# oil buring problem, help



## Vdubbin01GTi (Nov 24, 2008)

i have a 98 audi v6 with 172k on it, i know its alot of miles but what do you think is causing me to burn oil.. rings ? not sure. looking for ideas. im looking into replacing the motor if need be and was wondering if anyone has swapped an s4 motor and tranny into an a4. let me know what you think. thanks guys


----------



## Vdubbin01GTi (Nov 24, 2008)

*Re: oil buring problem, help (Vdubbin01GTi)*

bump..


----------



## feels_road (Jan 27, 2005)

*Re: oil buring problem, help (Vdubbin01GTi)*

How much are you burning? Are you using synthetic or conventional - and what grade?
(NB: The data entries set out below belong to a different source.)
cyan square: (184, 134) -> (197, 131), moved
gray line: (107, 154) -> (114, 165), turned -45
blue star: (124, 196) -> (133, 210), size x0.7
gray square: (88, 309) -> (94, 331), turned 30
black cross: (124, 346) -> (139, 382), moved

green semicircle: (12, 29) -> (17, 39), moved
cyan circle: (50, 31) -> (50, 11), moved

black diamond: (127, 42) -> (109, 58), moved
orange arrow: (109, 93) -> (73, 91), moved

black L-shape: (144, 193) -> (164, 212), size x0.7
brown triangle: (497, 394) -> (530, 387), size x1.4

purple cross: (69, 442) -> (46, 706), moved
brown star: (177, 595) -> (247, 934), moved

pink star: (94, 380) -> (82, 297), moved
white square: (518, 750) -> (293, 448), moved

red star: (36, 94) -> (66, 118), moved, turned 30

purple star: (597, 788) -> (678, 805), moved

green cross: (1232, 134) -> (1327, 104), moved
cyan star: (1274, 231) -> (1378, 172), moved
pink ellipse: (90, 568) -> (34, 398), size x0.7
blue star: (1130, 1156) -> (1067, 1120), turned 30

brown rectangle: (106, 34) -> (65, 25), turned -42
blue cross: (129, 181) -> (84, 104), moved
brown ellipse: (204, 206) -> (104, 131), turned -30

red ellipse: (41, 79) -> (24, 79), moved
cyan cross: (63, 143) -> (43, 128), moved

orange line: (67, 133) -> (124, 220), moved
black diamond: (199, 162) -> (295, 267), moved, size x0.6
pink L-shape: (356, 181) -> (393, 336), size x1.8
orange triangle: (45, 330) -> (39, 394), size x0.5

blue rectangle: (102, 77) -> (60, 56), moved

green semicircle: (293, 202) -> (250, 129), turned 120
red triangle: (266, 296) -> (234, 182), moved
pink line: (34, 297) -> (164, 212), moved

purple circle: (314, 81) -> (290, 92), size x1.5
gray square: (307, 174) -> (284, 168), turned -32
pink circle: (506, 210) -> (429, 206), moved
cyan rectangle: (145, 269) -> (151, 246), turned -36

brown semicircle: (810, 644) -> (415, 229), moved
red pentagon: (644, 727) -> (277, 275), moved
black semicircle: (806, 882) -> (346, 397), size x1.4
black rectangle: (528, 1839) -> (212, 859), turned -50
Have you tried 20W50 in the summer, and 15W40 in the winter?


----------



## Vdubbin01GTi (Nov 24, 2008)

*Re: oil buring problem, help (feels_road)*

im using conventional right now i guesss. just got the car maybe a week and half ago. not sure what grade. i just put in the lucas oil stabilizer to see if that will work. going to do an oil change prob tomorrow. syn . ill put the 15w40 in now ? im not burning that much. it took half a quart tops a week ago, and i check it day before yesterday and it was down about half down the dip stick ( between the marks)


----------



## Vdubbin01GTi (Nov 24, 2008)

*Re: oil buring problem, help (Vdubbin01GTi)*

bump..


----------



## walkingfool (Mar 24, 2008)

*Re: oil buring problem, help (Vdubbin01GTi)*

There's three ways to burn oil, as I'm sure everyone here knows already. You can burn oil through the PCV system, through worn valve stem seals, or through worn rings.
The classic way to test the rings is to run a compression test on all cylinders. Then give each cylinder a squirt of oil and re-test the compression. If the compression does not improve with oil helping to seal the rings, then you can conclude that the rings are OK.
Worn rings would be reasonable with your mileage.
Keep us posted.


----------



## litesleeper (Sep 19, 2009)

*Re: oil buring problem, help (Vdubbin01GTi)*


_Quote, originally posted by *Vdubbin01GTi* »_im using conventional right now i guesss. just got the car maybe a week and half ago. not sure what grade. i just put in the lucas oil stabilizer to see if that will work. going to do an oil change prob tomorrow. syn . ill put the 15w40 in now ? im not burning that much. it took half a quart tops a week ago, and i check it day before yesterday and it was down about half down the dip stick ( between the marks)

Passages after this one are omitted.